Tuesday evening, CNBC raved that Microsoft reported quarterly earnings and revenue “that easily topped analysts’ expectations, as its key cloud product, Azure, saw revenue grow 102%.”
On Yahoo Finance, we read, “Microsoft crushes on earnings and revenue, stock pops.” And there’s some detail about the part that performed miracles in the quarter:
Earnings of $0.69 per share on an adjusted basis” – here we go again, adjusted, the mark of great American fiction – “up from $0.60 a year ago. Analysts were expecting $0.58.
Revenue of $22.6 billion, up from $22.18 billion a year ago. Analysts were expecting $22.14 billion.
Alas, that revenue figure ($22.6 billion) is factually wrong. Honest typo? We’ve certainly made plenty of them in the heat of the battle. But then the math of revenue growth is wrong too. The total revenue Microsoft actually reported under GAAP is $20.6 billion.

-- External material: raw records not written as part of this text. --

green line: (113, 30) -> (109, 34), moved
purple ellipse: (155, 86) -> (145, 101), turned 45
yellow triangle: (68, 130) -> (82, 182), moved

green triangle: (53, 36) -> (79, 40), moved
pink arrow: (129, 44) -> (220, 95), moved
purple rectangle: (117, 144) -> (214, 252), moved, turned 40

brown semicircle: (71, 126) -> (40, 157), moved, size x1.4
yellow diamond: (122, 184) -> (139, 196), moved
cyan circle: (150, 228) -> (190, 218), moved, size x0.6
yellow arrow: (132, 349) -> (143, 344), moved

By going to the Microsoft press release, we find out that Yahoo cited a non-GAAP measure Microsoft had offered as a supplement, but Yahoo failed to disclose that it was non-GAAP. That smells of reader deception. The Yahoo report fabricated revenue growth out of a revenue decline. The GAAP figure Microsoft reported was a drop of 7.1%.

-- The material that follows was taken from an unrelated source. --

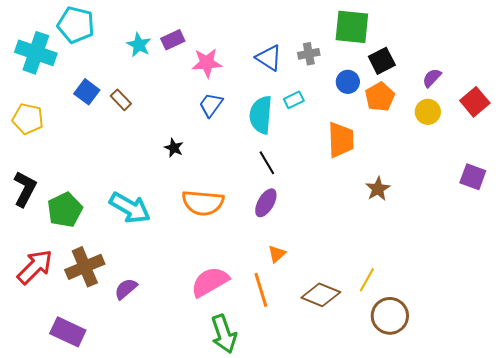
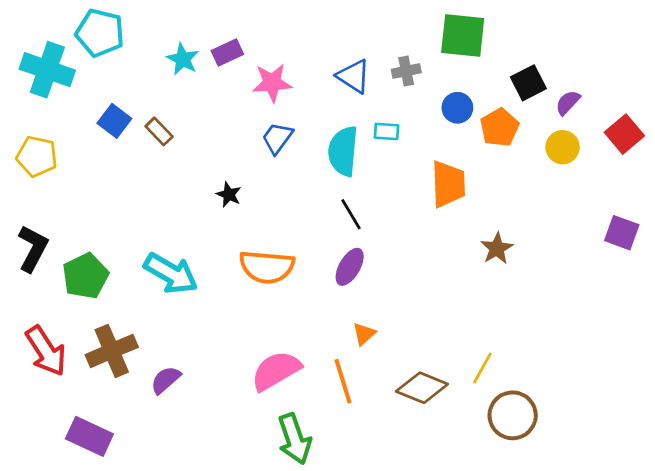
black square: (382, 61) -> (528, 83), moved
cyan rectangle: (294, 100) -> (386, 131), turned 30
red arrow: (35, 267) -> (46, 351), turned 102

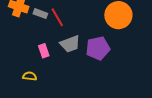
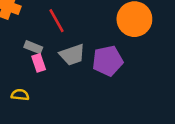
gray rectangle: (40, 14) -> (33, 47), moved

And worse, cost of revenue rose 6.8%.
So gross margin plunged 14.1% from $14.7 billion to $12.6 billion.
There were also impairment charges of $1.1 billion, but that was down from $8.4 billion a year ago. This is Microsoft’s way of confessing to the magnitude of the madness of its disastrous acquisition of Nokia [read… After Losing $11 Billion on $9.4-Billion Nokia Buy & Axing 27,650 Jobs, Microsoft Dumps Consumer Smartphones
Operating income without those write-offs plunged 34%, from $6.38 billion to $4.19 billion.
For fiscal 2016, revenues dropped 8.8% year-over-year. Gross margin fell 13.2%. And without the write-offs, operating income plummeted 24% from $28.2 billion to $21.3 billion.
In both years combined, Microsoft’s write-offs totaled $11.1 billion. Not exactly petty cash.
In fiscal 2014, net income was $22.1 billion. In fiscal 2015, net income plummeted by 45% to $12.2 billion. Thanks to lower write-offs in fiscal 2016 (ended June 30), net income was $16.8 billion. That’s down 24% from two years ago!!
So what kind of tech-dud is this? Well, according to its P/E ratio, it is one HOT dude, with a sky-high P/E ratio of 43. In saner times, a P/E ratio this high is reserved for demigod-like companies that can double revenues and earnings at the flick of a wrist.
But Microsoft is going downhill. It’s suffering from a top-line revenue decline. It has botched its entry into mobile and spent a fortune doing so. Its flagship PC business is withering. It is not able to make up for these holes with its cloud business, though it’s holding out the hope that it can. Falling revenues meet rising costs….
So in anticipation of declining sales, shrinking margins, and blistering write-offs, the market might have pushed down MSFT for the past year or so, beating it down at every new revelation of a lowered outlook and other mishaps. And then, when results are “better than feared,” there would be a reason for a little perk.
But that’s not what happened. Despite lowering expectations and predicting crappy results and huge write-offs, Microsoft and Wall Street have managed to push up the stock into the range of $50 to $55 a share late last year and so far this year, with that entire range being a multiyear high not seen since the dotcom bubble.
Instead of punishing the shares of a company with declining sales and profits, huge write-offs, and a sky-high P/E ratio, markets simply continue to drive the stock higher, no matter what. Other stocks experience the same thing.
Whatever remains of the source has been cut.